For me, the sordid cares in which I dwell
Shrink and consume my heart, as heat the scroll;
And wrath has left its scar – that fire of hell
Has left its frightful scar upon my soul.
Yet, though thou wear'st the glory of the sky,
Wilt thou not keep the same beloved name,
The same fair thoughtful brow, and gentle eye,
Lovelier in heaven's sweet climate, yet the same?
Shalt thou not teach me, in that calmer home,
The wisdom that I learned so ill in this —
The wisdom which is love – till I become
Thy fit companion in that land of bliss?
THE DEATH OF SCHILLER
'Tis said, when Schiller's death drew nigh,
The wish possessed his mighty mind,
To wander forth wherever lie
The homes and haunts of humankind.[29 - Shortly before the death of Schiller, he was seized with a strong desire to travel in foreign countries, as if his spirit had a presentiment of its approaching enlargement, and already longed to expatiate in a wider and more varied sphere of existence.]

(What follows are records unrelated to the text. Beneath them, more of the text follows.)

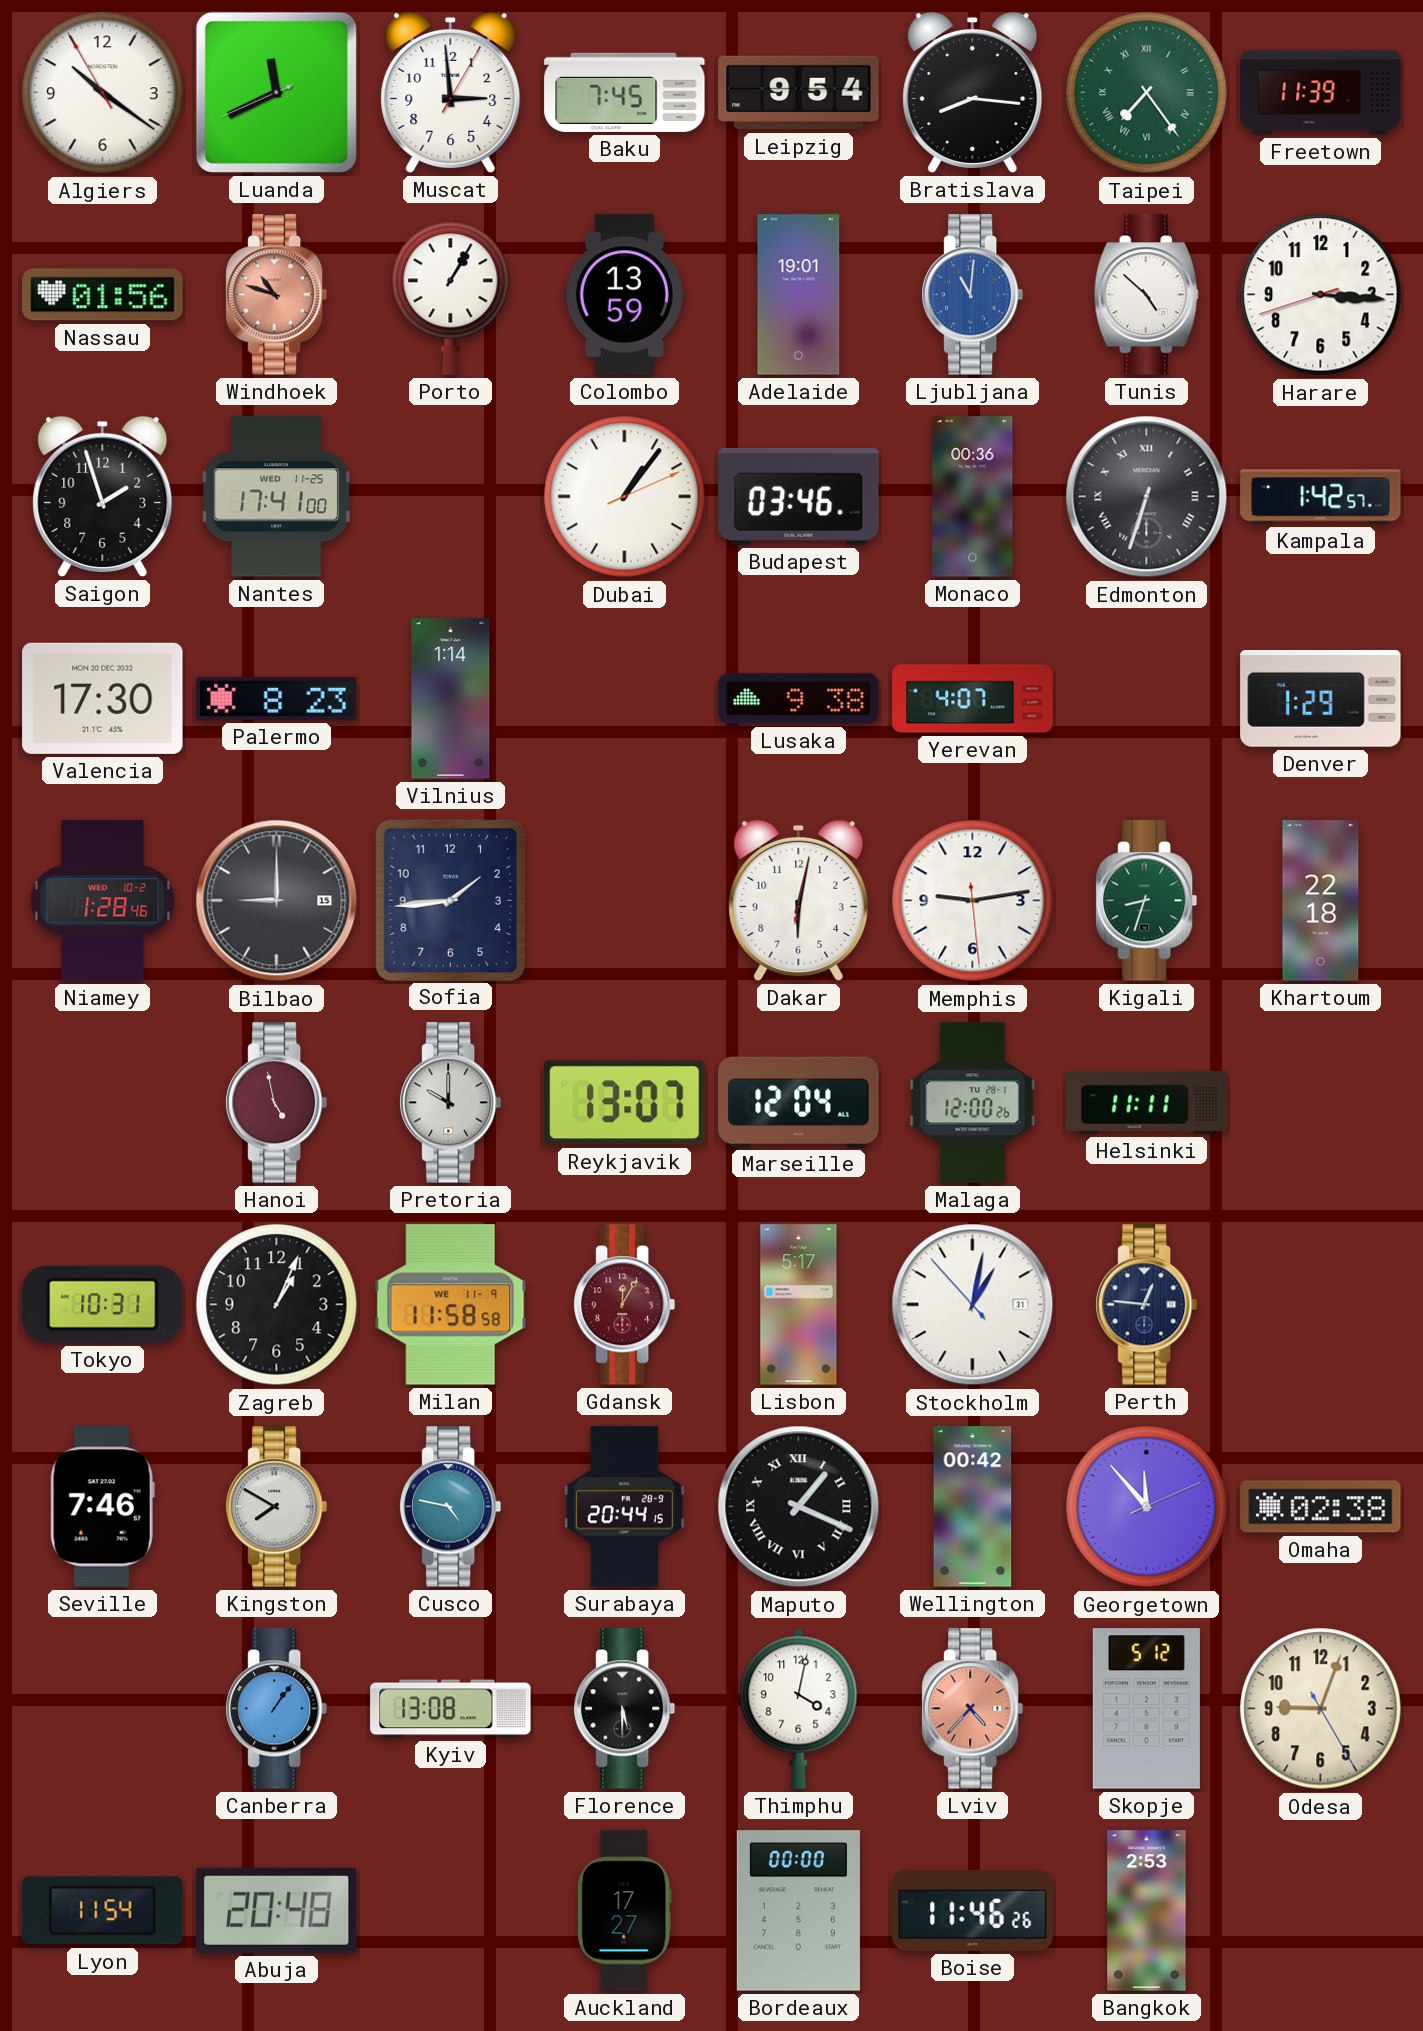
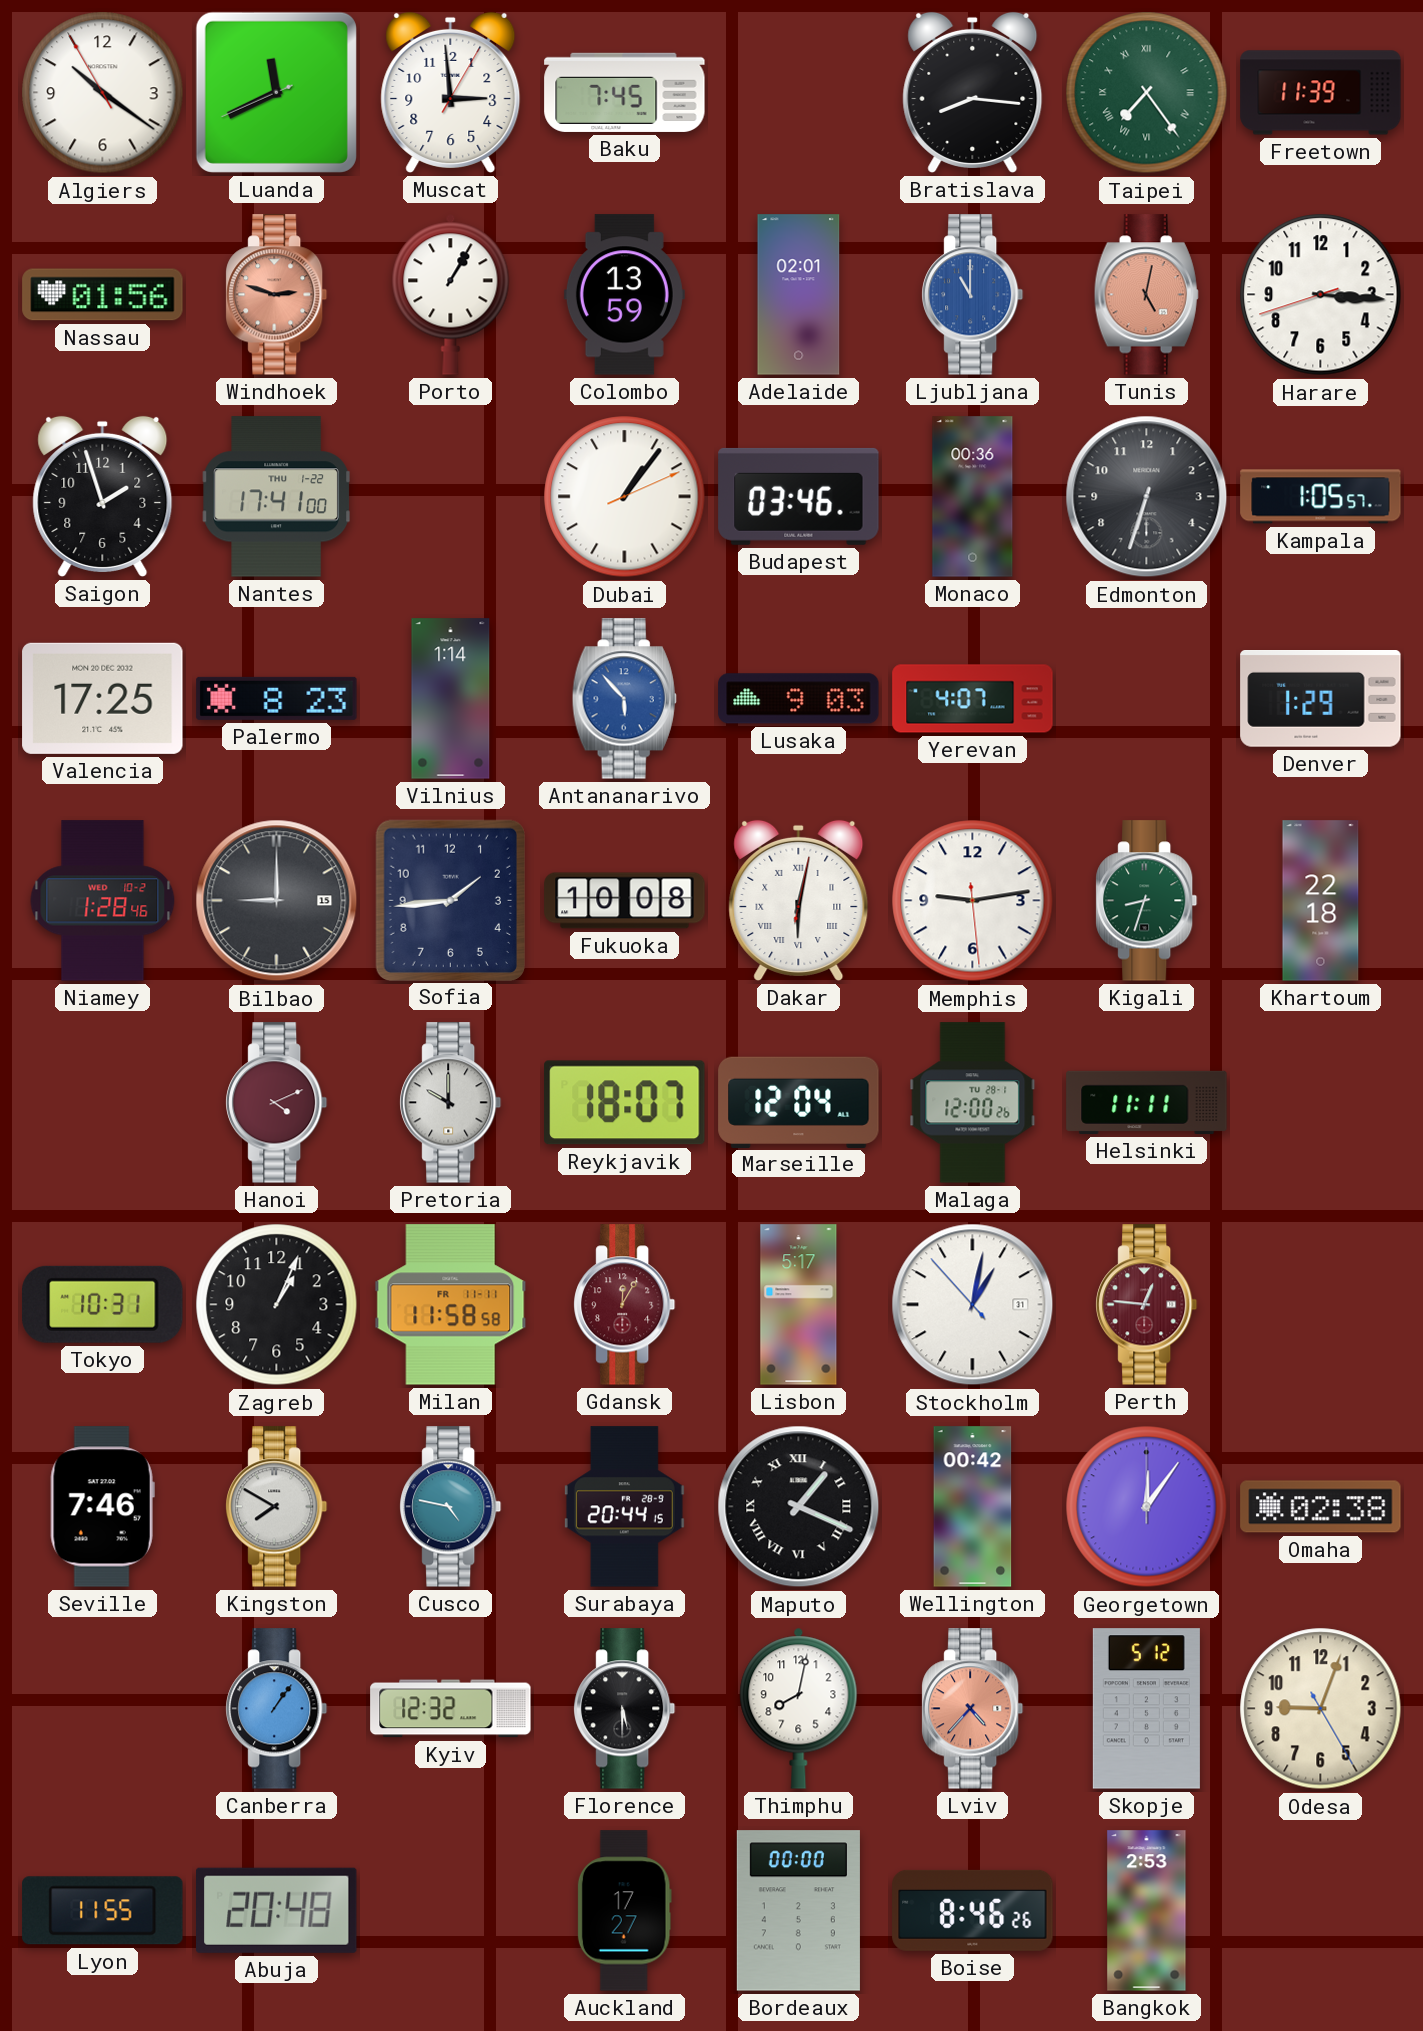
Leipzig: 9:54 -> none
Windhoek: 10:48 -> 2:48
Adelaide: 19:01 -> 02:01
Ljubljana: 11:01 -> 11:00
Tunis: 4:52 -> 5:02
Tunis dial: white -> salmon
Nantes date: WED 11-25 -> THU 1-22
Edmonton numerals: Roman -> Arabic
Kampala: 1:42 -> 1:05
Valencia: 17:30 -> 17:25
Antananarivo: none -> 5:53
Lusaka: 9:38 -> 9:03
Fukuoka: none -> 10:08
Dakar numerals: Arabic -> Roman
Hanoi: 4:58 -> 4:11
Reykjavik: 13:07 -> 18:07
Milan date: WE 11-9 -> FR 11-11
Perth dial: navy -> burgundy
Georgetown: 11:53 -> 12:06
Kyiv: 13:08 -> 12:32
Thimphu: 4:02 -> 8:02
Lyon: 11:54 -> 11:55
Boise: 11:46 -> 8:46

Then strayed the poet, in his dreams,
By Rome and Egypt's ancient graves;
Went up the New World's forest-streams,
Stood in the Hindoo's temple-caves;
Walked with the Pawnee, fierce and stark,
The sallow Tartar, midst his herds,
The peering Chinese, and the dark
False Malay, uttering gentle words.
How could he rest? even then he trod
The threshold of the world unknown;
Already, from the seat of God,
A ray upon his garments shone; —
Shone and awoke the strong desire
For love and knowledge reached not here,
Till, freed by death, his soul of fire
Sprang to a fairer, ampler sphere.
THE FOUNTAIN
Fountain, that springest on this grassy slope,
Thy quick cool murmur mingles pleasantly,
With the cool sound of breezes in the beech,
Above me in the noontide. Thou dost wear
No stain of thy dark birthplace; gushing up
From the red mould and slimy roots of earth
Thou flashest in the sun. The mountain-air,
In winter, is not clearer, nor the dew
That shines on mountain-blossom. Thus doth God
Bring, from the dark and foul, the pure and bright.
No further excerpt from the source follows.